● INSTRUCTIONS FOR THE TASK
Print each record that follows exactly, leaving the pictures behind.

● LISTED RECORDS

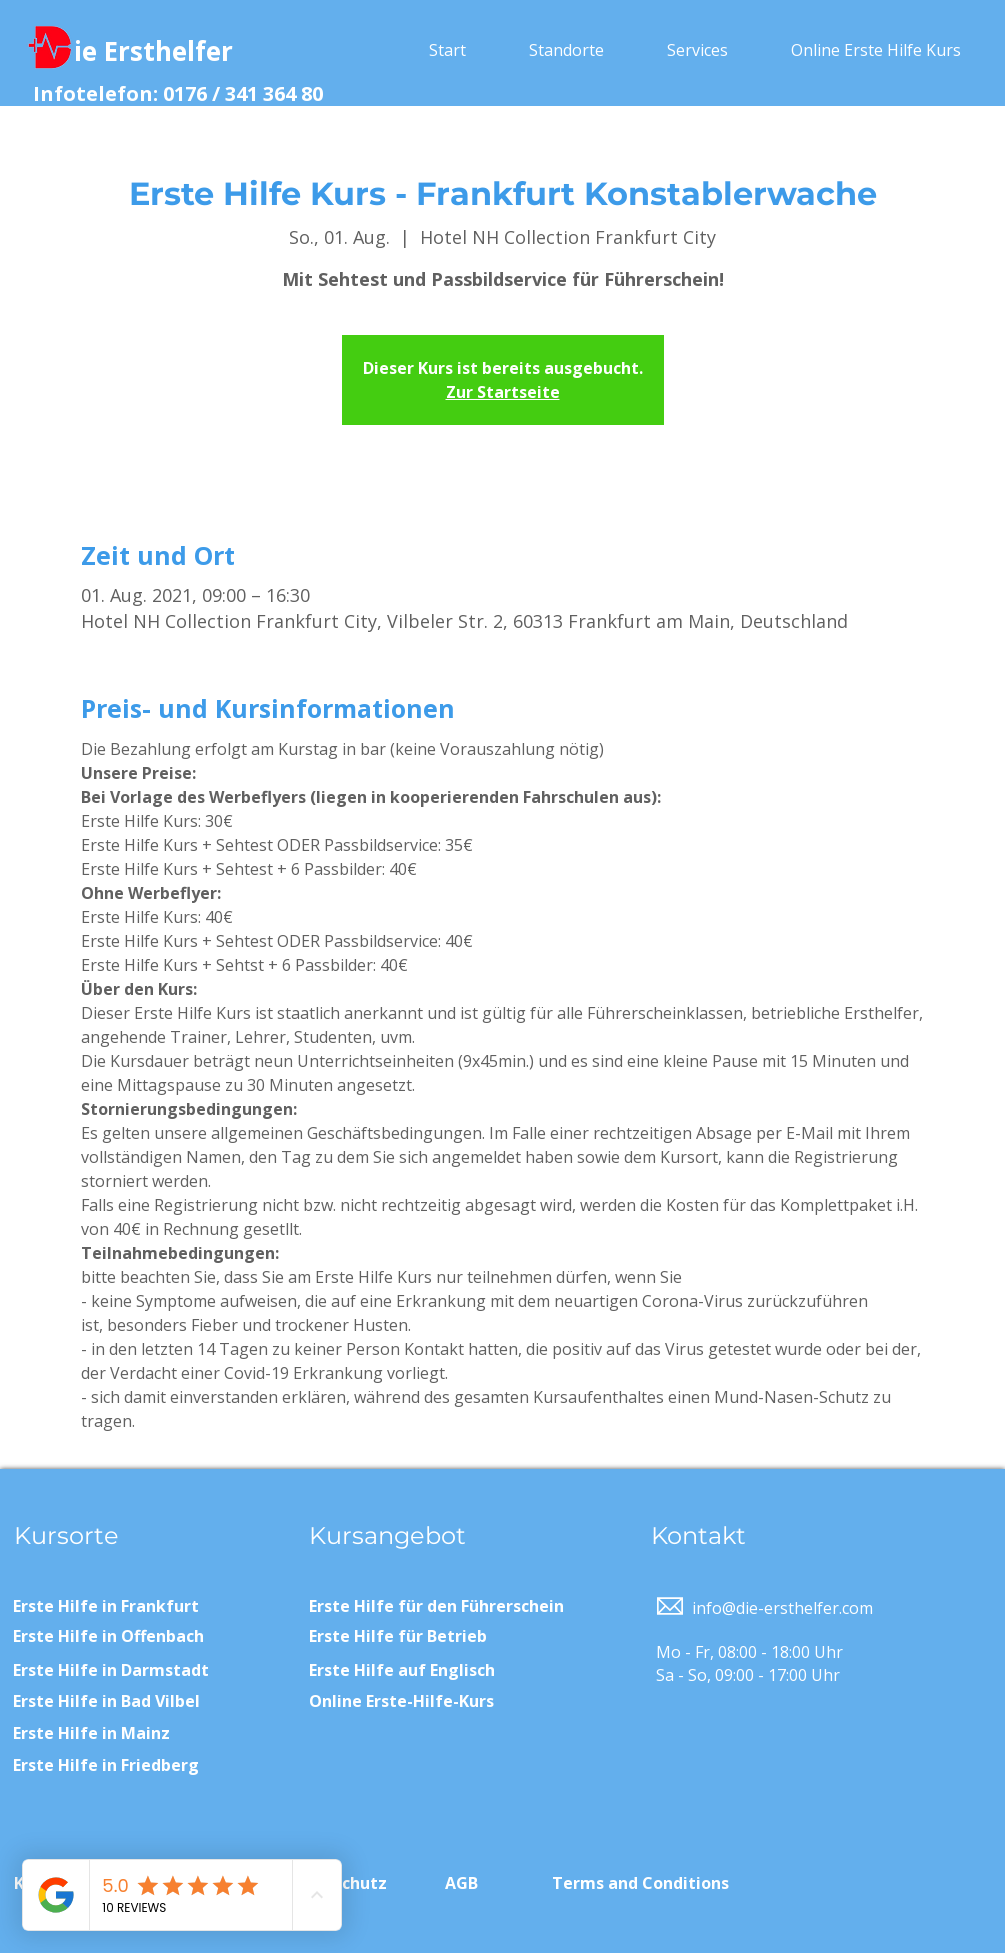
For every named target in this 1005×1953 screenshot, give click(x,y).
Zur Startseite (503, 392)
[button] (567, 50)
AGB (461, 1883)
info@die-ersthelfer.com (782, 1608)
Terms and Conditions (640, 1883)
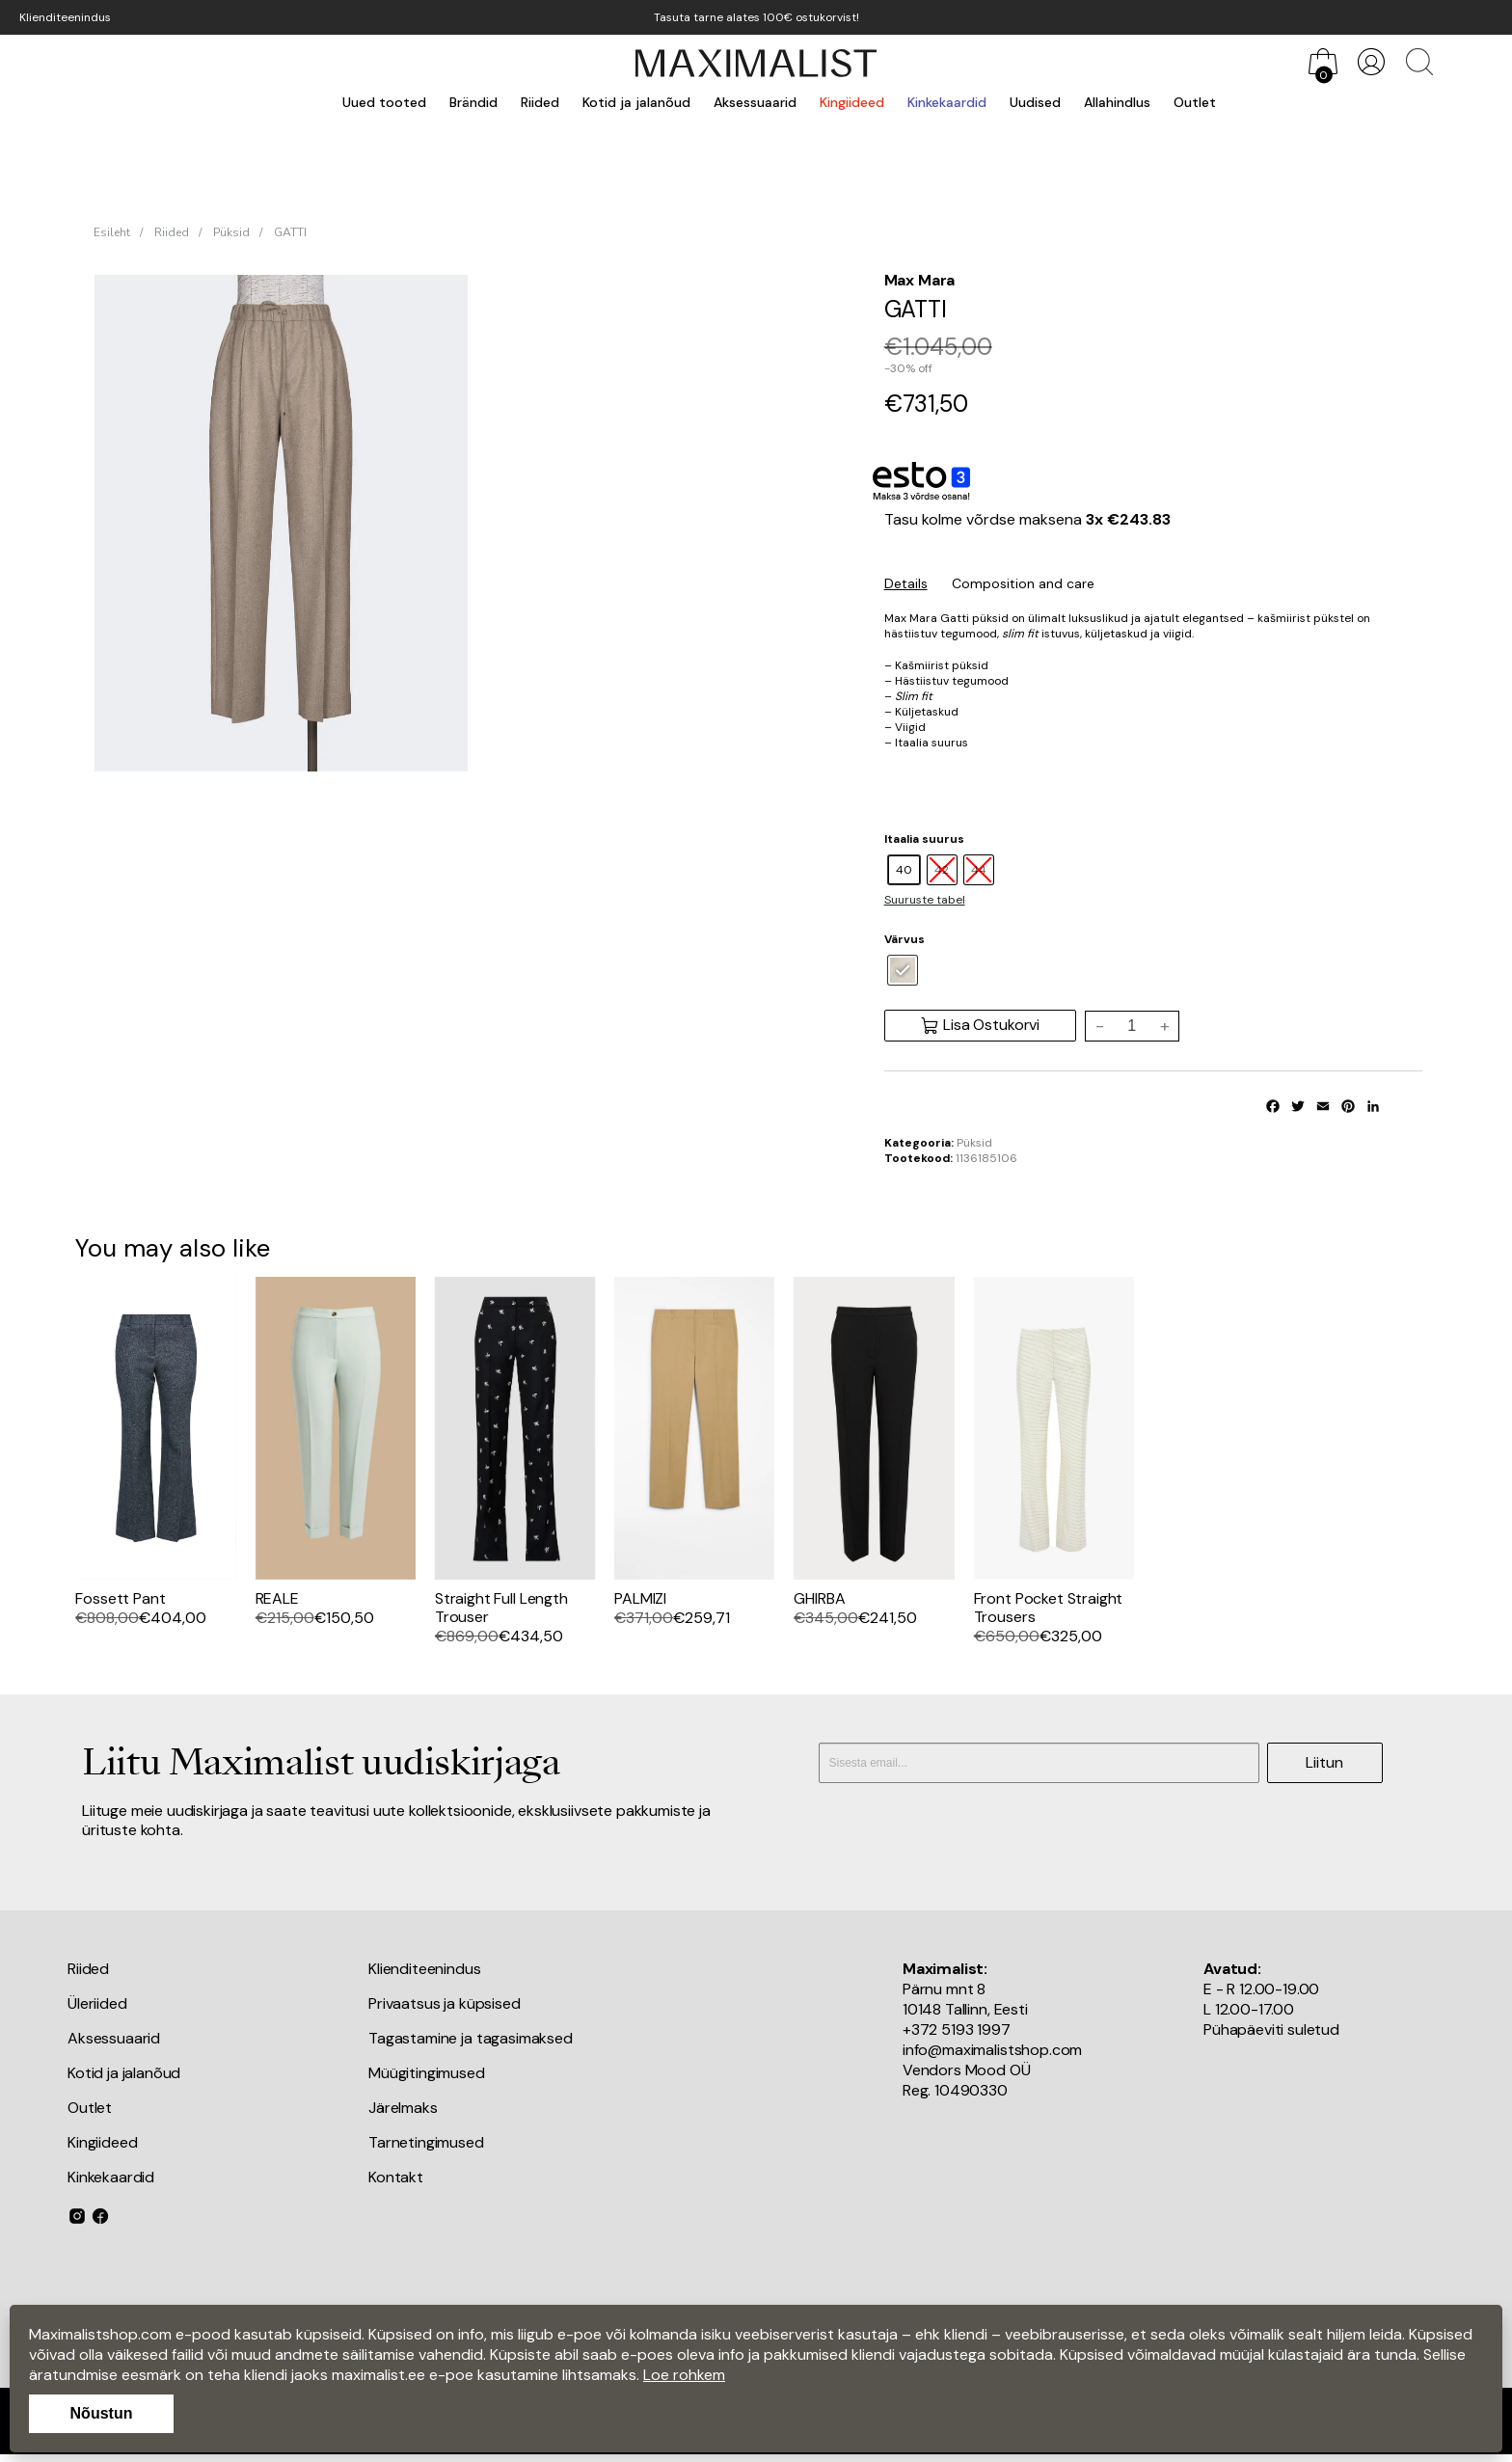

● ANSWER BOX
For every named target in this 1005×1953 screenshot, give click(x,y).
Zur Startseite (503, 392)
[button] (567, 50)
AGB (461, 1883)
info@die-ersthelfer.com (782, 1608)
Terms and Conditions (640, 1883)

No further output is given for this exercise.